▸ What is required: Please repeat only the lines below starting at the line that holds "I need masks" and ending at the line that holds "Is there small bowel here? (SVG masks)", exactly, with both of those lines included and every picture omitted.

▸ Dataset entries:
-- Opening Marker --
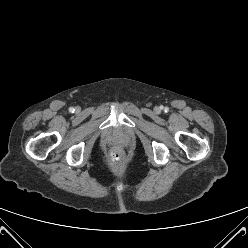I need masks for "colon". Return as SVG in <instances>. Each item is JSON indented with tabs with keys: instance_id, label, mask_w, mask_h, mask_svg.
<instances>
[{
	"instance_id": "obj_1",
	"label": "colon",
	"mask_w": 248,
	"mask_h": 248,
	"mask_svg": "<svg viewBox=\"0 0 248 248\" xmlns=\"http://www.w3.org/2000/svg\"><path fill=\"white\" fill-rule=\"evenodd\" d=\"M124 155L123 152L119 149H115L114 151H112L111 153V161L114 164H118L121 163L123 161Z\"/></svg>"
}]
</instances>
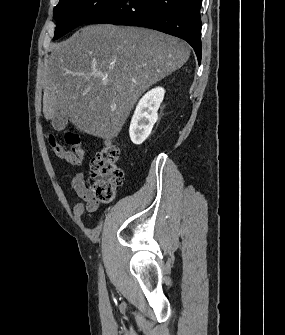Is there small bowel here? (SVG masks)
-- Closing Marker --
-- Opening Marker --
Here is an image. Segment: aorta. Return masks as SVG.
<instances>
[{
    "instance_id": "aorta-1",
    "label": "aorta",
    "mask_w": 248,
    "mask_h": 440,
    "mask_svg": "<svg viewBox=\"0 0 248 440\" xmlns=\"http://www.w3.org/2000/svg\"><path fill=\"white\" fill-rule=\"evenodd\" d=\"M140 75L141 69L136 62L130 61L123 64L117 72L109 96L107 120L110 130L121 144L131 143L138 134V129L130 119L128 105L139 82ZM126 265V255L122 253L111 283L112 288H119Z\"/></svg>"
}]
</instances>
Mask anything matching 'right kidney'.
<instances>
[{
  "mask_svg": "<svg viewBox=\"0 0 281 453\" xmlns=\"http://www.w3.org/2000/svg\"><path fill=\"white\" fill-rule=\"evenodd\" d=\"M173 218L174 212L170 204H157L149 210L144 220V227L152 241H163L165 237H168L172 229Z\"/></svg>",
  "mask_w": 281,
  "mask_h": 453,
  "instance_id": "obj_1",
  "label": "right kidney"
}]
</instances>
-- Closing Marker --
▸ Output for this exercise:
I need masks for "colon". Return as SVG in <instances>. Each item is JSON indented with tabs with keys: instance_id, label, mask_w, mask_h, mask_svg.
<instances>
[{
	"instance_id": "obj_1",
	"label": "colon",
	"mask_w": 248,
	"mask_h": 248,
	"mask_svg": "<svg viewBox=\"0 0 248 248\" xmlns=\"http://www.w3.org/2000/svg\"><path fill=\"white\" fill-rule=\"evenodd\" d=\"M124 155L123 152L119 149H115L114 151H112L111 153V161L114 164H118L121 163L123 161Z\"/></svg>"
}]
</instances>
Is there small bowel here? (SVG masks)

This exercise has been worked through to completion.